The earliest tribes are lost in the darkness of prehistory. But the first recognisable ancestors of the Venetians inhabited the region surrounding the lagoon from the eighth century BC. These were the people who dwelled in the north-eastern part of Italy as well as along the coasts of what are now Slovenia and Croatia. They were known as the Veneti or the Venetkens; Homer refers to them as the “Enetoi,” because there is no “v” sound in classical Greek. They were primarily merchants, as the Venetians would become, trading in amber and wax, honey and cheese. They set up great markets, like those which the Venetians eventually established. They traded with Greece, just as Venice would one day trade with Byzantium and the East. They specialised in the extraction of salt from coastal areas, in a way that anticipates the Venetian monopoly of salt production.

They dressed in black, which became the colour characteristically worn by patrician Venetian males. Hercules was the tribal hero of the Veneti, and became a legendary protector of Venice; he is the demigod who acquires by labour what others claim by right. The Veneti traced their descent from Antenor, who led them from the ruined city of Troy. They were well known for their skill in seamanship, and were essentially a maritime people. They submitted, in marital and familial matters, to the authority of the state.
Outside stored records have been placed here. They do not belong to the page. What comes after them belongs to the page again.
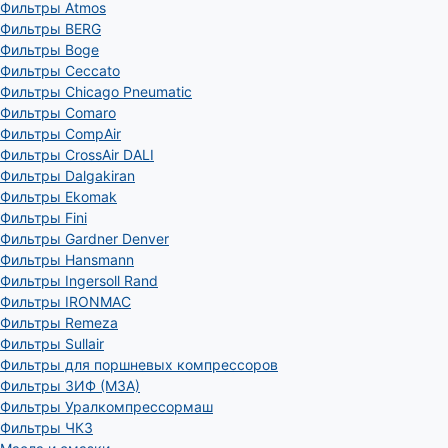
Фильтры Atmos
Фильтры BERG
Фильтры Boge
Фильтры Ceccato
Фильтры Chicago Pneumatic
Фильтры Comaro
Фильтры CompAir
Фильтры CrossAir DALI
Фильтры Dalgakiran
Фильтры Ekomak
Фильтры Fini
Фильтры Gardner Denver
Фильтры Hansmann
Фильтры Ingersoll Rand
Фильтры IRONMAC
Фильтры Remeza
Фильтры Sullair
Фильтры для поршневых компрессоров
Фильтры ЗИФ (МЗА)
Фильтры Уралкомпрессормаш
Фильтры ЧКЗ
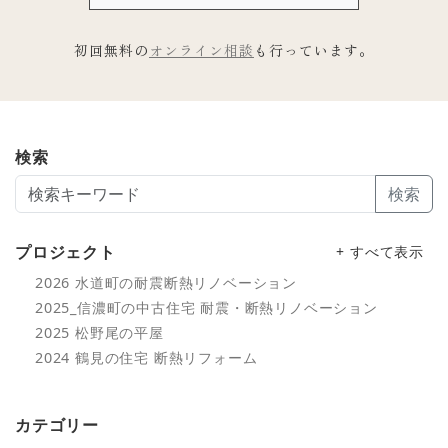
初回無料の
オンライン相談
も行っています。
検索
検索
プロジェクト
+ すべて表示
2026 水道町の耐震断熱リノベーション
2025_信濃町の中古住宅 耐震・断熱リノベーション
2025 松野尾の平屋
2024 鶴見の住宅 断熱リフォーム
カテゴリー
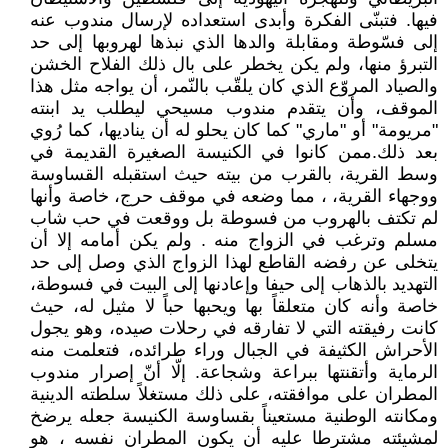
فيها. فتبنّى الفكرة وأبدى استعداده لإرسال مندوب عنه
إلى فسّوطة ومقابلة والدها الذي نبذها لهروبها إلى حد
التبرؤ منها، ولم يكن يخطر على بال ذلك الفلاح الخشن
والصياد المروّع الذي كان يلقّب بالنّمر، أن يواجه مثل هذا
الموقف، وأن يتقدم مندوب مسيحي ليطلب يد ابنته
"مريومة" أو "ماري" كما كان يحلو له أن يناديها، كما رُوي
بعد ذلك.ممن كانوا في الكنيسة الصغيرة القديمة في
وسط القرية، بالقرب من بيته حيث استقبله القساوسة
ووجهاء القرية، ، مما وضعه في موقف حرج، خاصة وأنها
لم تكتف بالهروب من فسوطة بل ووقعت في حب شاب
مسلم وترغب في الزواج منه . ولم يكن أمامه إلا أن
يتخلى عن رفضه القاطع لهذا الزواج الذي وصل إلى حد
التهديد بالذهاب إلى حيفا وإعادنها إلى البيت في فسوطة،
خاصة وأنه كان متعلقاً بها ويحبها حباً لا مثيل له، حيث
كانت رفيقته التي لا تفارقه في رحلات صيده، وهو يجول
الأحراش الكثيفة في الجبال وراء طرائده، فتعلمت منه
الرماية وأتقنتها ببراعة وشجاعة. إلّا أنّ إصرار مندوب
المطران على موافقته، على ذلك مستغلاً سلطته الدينية
ومكانته الوطنية مستعيناً بقساوسة الكنيسة جعله يرضخ
لمشيئته مشترطا عليه أن يكون المطران نفسه ، هو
These were the people who inhabited cities such as Padua and Altino, Aquileia and Grado. These were the exiles who came for safety to the waters of the lagoon.
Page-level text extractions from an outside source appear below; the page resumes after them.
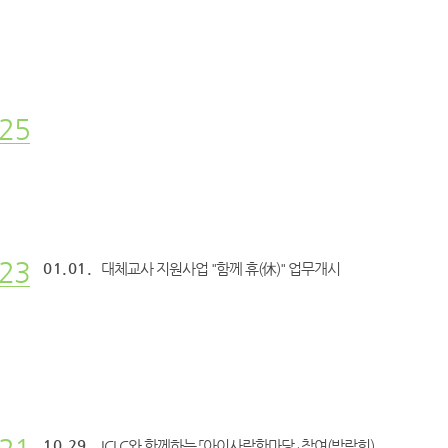
25
23
01.01.
대체교사 지원사업 "함께 휴(休)" 업무개시
10.29.
ICLC와 함께하는 「아이사랑한마당」 참여(박람회)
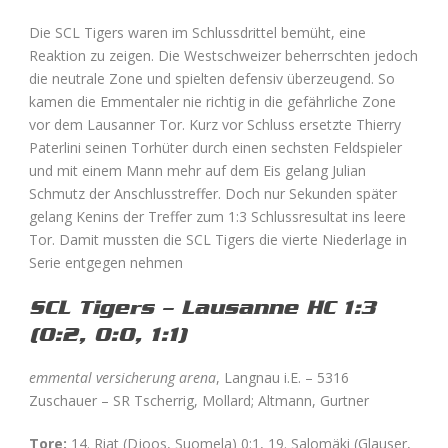
Die SCL Tigers waren im Schlussdrittel bemüht, eine
Reaktion zu zeigen. Die Westschweizer beherrschten jedoch
die neutrale Zone und spielten defensiv überzeugend. So
kamen die Emmentaler nie richtig in die gefährliche Zone
vor dem Lausanner Tor. Kurz vor Schluss ersetzte Thierry
Paterlini seinen Torhüter durch einen sechsten Feldspieler
und mit einem Mann mehr auf dem Eis gelang Julian
Schmutz der Anschlusstreffer. Doch nur Sekunden später
gelang Kenins der Treffer zum 1:3 Schlussresultat ins leere
Tor. Damit mussten die SCL Tigers die vierte Niederlage in
Serie entgegen nehmen
SCL Tigers – Lausanne HC 1:3
(0:2, 0:0, 1:1)
emmental versicherung arena
, Langnau i.E. – 5316
Zuschauer – SR Tscherrig, Mollard; Altmann, Gurtner
Tore:
14. Riat (Djoos, Suomela) 0:1, 19. Salomäki (Glauser,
Before the time of flight, the Veneti were thoroughly Romanised. By the second century AD they had made a pact with the powers of Rome. In the reign of Augustus the area of the lagoon was part of the Tenth District of Italy and then in the fourth century it became part of the eastern Roman Empire, the Byzantine Empire. The lagoon was already partly settled. On one of the islands, S. Francesco del Deserto, have been found the remains of a Roman port with pottery from the first century and wall plaster of the third century.

The port was no doubt used by those vessels sailing between Aquileia and Ravenna, bearing grain from Pannonia as well as goods and supplies from more distant shores. Amphorae have been discovered here, for the carriage of wine and olive oil that had come from the eastern Mediterranean. The larger ships would dock on the island, their goods then transported to smaller ships for the shallows of the lagoon. There must have been local pilots, therefore, to guide the craft through these exiguous waters. A walkway, dating to the second century AD, has been found beneath the nave of the basilica of S. Maria Assunta on the island of Torcello. Roman remains have been found at a great depth on the island of S. Giorgio Maggiore, and material from the first and second centuries has been discovered on smaller islands. Other finds, on other islands, can be dated from the fourth to the seventh centuries. It has been suggested that the outer islands of the lagoon could have been used as a station for the Roman fleet; it is conceivable, to say no more, that villas were constructed here.

Yet there was a fundamental change in the nature of the lagoon when the exiles from the mainland began to arrive in larger and larger numbers. There was no central exodus, but rather successive waves of migration that culminated in the late sixth century. The Veneti were escaping from invaders. In 403 Alaric the Visigoth descended upon the province of Venetia; in the words of Claudian, the historian of Rome, “fame proclaimed the march of the barbarian, and filled the land with terror.” Aquileia and Verona fell, with many of their inhabitants fleeing to the safety of the islands. When the threat of Alaric had passed, some returned home. But others stayed, making a new life in the lagoon. In 446 Attila gained Roman provinces from the Danube to the Balkans and then, six years later, took Aquileia; Altino and Padua were also sacked. Once more the refugees from these disasters fled to the lagoon.